◆ **Entries taken from a collection**:

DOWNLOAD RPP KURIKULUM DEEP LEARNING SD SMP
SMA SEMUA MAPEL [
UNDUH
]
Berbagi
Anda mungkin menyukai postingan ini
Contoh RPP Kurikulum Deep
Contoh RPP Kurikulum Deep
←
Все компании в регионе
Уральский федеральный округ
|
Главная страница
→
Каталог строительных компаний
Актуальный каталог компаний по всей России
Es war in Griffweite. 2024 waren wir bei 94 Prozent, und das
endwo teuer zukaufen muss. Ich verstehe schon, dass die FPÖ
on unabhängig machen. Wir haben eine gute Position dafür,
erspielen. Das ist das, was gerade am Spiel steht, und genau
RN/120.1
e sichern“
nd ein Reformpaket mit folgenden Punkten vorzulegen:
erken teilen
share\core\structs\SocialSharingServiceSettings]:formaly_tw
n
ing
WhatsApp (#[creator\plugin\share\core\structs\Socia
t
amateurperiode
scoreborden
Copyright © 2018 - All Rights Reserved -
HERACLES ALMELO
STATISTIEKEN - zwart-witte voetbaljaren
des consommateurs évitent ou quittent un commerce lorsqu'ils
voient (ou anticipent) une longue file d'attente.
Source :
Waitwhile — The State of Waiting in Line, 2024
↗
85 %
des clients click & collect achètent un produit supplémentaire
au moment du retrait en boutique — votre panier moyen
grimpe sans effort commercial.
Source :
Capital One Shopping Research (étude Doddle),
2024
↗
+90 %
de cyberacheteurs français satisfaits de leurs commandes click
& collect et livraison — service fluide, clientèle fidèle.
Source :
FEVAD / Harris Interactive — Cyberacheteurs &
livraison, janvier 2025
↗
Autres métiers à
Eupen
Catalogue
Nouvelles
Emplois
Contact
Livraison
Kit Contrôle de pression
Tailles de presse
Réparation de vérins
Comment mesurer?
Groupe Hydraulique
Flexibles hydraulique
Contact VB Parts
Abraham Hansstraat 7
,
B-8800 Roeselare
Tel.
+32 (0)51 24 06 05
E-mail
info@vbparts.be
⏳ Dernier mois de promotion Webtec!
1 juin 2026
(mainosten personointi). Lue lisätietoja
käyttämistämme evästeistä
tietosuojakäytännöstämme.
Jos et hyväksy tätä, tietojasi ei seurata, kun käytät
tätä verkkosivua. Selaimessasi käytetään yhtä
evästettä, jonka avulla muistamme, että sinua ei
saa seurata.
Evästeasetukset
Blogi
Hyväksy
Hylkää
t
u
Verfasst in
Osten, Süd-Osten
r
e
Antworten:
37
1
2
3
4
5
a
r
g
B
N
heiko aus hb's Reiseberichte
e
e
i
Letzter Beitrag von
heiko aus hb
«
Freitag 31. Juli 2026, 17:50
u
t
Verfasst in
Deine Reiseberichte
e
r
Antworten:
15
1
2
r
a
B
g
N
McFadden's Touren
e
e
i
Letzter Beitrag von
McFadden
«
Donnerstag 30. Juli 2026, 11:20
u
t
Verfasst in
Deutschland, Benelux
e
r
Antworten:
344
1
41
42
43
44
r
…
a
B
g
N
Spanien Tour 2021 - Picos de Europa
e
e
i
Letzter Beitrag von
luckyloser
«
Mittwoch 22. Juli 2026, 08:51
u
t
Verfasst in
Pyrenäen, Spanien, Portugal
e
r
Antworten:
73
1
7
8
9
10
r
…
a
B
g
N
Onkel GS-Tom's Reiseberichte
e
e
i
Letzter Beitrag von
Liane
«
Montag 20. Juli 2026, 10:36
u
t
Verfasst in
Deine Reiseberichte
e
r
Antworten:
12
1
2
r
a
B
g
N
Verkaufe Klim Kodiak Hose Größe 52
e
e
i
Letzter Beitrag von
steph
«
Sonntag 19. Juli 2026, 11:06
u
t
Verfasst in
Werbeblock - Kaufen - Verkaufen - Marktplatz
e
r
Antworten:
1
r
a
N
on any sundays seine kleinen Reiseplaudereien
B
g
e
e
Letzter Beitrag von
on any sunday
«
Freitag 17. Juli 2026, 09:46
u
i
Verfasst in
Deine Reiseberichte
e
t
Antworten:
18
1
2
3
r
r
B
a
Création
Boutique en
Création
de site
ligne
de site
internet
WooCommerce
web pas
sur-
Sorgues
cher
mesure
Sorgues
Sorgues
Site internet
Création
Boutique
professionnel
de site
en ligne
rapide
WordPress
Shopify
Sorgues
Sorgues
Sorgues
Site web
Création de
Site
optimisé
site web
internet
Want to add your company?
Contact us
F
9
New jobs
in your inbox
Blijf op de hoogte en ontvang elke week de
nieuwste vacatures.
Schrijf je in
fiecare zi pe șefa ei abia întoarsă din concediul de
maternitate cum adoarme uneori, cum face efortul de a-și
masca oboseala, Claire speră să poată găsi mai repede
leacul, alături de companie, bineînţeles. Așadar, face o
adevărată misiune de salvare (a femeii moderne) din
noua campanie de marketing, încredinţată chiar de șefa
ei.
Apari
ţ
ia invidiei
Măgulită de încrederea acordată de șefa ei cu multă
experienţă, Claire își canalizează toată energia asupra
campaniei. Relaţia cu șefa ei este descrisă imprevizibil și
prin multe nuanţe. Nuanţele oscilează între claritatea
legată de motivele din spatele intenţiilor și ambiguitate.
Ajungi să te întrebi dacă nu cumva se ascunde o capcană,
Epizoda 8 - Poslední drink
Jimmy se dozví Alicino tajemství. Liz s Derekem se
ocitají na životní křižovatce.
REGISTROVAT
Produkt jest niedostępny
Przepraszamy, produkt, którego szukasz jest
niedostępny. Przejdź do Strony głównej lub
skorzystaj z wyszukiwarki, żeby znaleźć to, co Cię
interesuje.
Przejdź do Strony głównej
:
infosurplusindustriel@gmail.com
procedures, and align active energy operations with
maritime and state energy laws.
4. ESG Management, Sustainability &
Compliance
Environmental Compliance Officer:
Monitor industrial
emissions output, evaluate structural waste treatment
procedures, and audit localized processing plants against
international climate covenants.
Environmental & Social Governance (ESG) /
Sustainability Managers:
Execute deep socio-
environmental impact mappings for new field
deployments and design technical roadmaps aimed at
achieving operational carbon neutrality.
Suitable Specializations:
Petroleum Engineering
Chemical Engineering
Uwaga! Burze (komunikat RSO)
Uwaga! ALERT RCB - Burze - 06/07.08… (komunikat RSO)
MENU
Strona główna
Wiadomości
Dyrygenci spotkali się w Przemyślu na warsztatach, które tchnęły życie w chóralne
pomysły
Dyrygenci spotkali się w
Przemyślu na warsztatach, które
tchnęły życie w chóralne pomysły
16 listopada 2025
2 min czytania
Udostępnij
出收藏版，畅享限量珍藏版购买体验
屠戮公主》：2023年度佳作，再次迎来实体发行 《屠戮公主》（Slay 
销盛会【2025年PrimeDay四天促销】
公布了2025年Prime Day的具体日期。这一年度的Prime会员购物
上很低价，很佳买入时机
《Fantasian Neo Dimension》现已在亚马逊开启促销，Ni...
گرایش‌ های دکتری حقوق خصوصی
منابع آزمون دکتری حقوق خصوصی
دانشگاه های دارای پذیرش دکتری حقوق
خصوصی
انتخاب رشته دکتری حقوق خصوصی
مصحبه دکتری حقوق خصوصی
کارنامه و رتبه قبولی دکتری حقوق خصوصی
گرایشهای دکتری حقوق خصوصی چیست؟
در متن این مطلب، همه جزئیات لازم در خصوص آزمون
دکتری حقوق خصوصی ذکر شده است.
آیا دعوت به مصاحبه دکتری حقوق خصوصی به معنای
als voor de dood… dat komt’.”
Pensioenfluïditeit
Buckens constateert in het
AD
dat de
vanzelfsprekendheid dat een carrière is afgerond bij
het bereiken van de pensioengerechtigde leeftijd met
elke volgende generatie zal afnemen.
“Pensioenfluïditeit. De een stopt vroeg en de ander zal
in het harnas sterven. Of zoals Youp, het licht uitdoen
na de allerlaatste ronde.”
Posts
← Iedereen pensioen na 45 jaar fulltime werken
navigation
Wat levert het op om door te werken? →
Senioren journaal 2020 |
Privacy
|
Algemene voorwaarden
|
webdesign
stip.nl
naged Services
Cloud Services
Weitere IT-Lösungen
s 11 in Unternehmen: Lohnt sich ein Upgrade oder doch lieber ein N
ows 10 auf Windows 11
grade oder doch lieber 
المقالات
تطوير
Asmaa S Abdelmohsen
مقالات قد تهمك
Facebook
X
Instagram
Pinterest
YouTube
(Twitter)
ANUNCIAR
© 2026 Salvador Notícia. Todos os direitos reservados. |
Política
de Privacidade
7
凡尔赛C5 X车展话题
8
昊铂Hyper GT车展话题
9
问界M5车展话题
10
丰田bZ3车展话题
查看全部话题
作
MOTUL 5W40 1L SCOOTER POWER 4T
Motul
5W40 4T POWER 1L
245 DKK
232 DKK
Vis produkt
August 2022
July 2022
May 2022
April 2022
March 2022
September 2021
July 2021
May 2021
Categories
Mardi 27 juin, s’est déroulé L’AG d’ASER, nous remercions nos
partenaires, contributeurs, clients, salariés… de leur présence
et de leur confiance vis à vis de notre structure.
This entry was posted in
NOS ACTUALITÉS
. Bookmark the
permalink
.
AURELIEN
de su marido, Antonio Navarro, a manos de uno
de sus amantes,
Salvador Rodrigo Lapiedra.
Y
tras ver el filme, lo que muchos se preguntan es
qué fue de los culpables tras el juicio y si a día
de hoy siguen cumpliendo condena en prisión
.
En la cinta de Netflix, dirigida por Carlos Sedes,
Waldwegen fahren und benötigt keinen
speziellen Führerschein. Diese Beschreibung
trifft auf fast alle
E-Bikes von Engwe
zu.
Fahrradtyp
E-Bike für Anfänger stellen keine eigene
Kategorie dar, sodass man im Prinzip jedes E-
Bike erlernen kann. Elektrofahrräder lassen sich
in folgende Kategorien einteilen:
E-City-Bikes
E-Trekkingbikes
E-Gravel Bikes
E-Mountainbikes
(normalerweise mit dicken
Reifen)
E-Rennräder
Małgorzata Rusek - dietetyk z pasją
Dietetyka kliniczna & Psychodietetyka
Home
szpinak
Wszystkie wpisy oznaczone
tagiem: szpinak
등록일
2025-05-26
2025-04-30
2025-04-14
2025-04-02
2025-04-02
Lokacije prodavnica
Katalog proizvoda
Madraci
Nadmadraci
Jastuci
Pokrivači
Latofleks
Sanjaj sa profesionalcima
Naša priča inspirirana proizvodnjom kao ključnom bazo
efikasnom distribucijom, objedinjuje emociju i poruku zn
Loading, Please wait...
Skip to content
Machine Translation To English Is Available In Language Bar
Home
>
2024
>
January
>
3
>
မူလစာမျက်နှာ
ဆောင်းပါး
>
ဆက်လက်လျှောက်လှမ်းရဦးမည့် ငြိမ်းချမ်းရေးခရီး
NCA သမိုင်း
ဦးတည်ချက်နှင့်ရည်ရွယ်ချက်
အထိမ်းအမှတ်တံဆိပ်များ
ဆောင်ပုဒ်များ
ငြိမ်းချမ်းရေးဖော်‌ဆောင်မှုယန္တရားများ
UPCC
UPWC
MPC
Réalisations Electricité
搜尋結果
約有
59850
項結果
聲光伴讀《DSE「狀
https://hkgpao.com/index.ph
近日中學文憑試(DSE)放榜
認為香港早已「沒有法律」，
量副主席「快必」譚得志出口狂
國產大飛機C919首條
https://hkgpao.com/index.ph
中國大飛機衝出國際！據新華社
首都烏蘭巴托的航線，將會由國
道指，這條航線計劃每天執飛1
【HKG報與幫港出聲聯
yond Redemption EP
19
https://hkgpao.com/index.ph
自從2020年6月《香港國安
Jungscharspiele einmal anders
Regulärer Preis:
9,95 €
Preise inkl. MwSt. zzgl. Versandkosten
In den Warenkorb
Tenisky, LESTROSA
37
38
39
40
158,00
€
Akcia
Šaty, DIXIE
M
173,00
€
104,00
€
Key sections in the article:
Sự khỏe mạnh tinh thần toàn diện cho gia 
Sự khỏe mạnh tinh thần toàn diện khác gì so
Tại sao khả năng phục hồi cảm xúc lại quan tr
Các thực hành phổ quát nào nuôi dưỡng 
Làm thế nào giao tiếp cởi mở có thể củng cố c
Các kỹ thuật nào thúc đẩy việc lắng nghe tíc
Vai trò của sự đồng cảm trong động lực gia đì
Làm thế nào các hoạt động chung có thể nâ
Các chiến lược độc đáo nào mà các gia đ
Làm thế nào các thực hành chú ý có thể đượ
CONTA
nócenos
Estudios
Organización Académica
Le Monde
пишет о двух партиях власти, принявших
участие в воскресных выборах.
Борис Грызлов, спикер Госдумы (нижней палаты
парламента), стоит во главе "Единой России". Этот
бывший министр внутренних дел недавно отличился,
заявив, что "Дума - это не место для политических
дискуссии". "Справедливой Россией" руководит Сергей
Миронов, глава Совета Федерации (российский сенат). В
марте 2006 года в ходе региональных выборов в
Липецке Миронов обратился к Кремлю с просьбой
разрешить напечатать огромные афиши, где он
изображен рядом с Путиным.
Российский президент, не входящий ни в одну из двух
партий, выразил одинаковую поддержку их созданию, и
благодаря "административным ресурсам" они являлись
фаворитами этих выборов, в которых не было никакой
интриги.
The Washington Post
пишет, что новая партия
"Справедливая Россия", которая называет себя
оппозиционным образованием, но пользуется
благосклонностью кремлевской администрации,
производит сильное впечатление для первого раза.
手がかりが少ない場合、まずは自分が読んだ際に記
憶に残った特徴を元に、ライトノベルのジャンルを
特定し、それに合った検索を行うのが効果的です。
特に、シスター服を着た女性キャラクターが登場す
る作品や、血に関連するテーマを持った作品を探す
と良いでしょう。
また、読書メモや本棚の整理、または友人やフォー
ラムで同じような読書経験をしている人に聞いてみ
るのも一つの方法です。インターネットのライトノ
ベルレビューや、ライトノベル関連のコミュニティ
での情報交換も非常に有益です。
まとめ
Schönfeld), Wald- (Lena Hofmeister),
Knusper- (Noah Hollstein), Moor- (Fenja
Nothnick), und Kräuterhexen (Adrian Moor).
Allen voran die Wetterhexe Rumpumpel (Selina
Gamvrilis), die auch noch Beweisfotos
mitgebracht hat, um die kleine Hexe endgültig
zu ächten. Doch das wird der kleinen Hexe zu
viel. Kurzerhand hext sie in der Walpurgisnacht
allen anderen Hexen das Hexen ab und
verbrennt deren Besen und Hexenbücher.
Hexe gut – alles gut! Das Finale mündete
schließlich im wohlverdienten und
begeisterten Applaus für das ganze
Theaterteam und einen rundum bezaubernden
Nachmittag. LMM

◆ **Your instructions**:
Would you copy each line of the records that contains "выборов"?

◆ **Answer**:
марте 2006 года в ходе региональных выборов в
фаворитами этих выборов, в которых не было никакой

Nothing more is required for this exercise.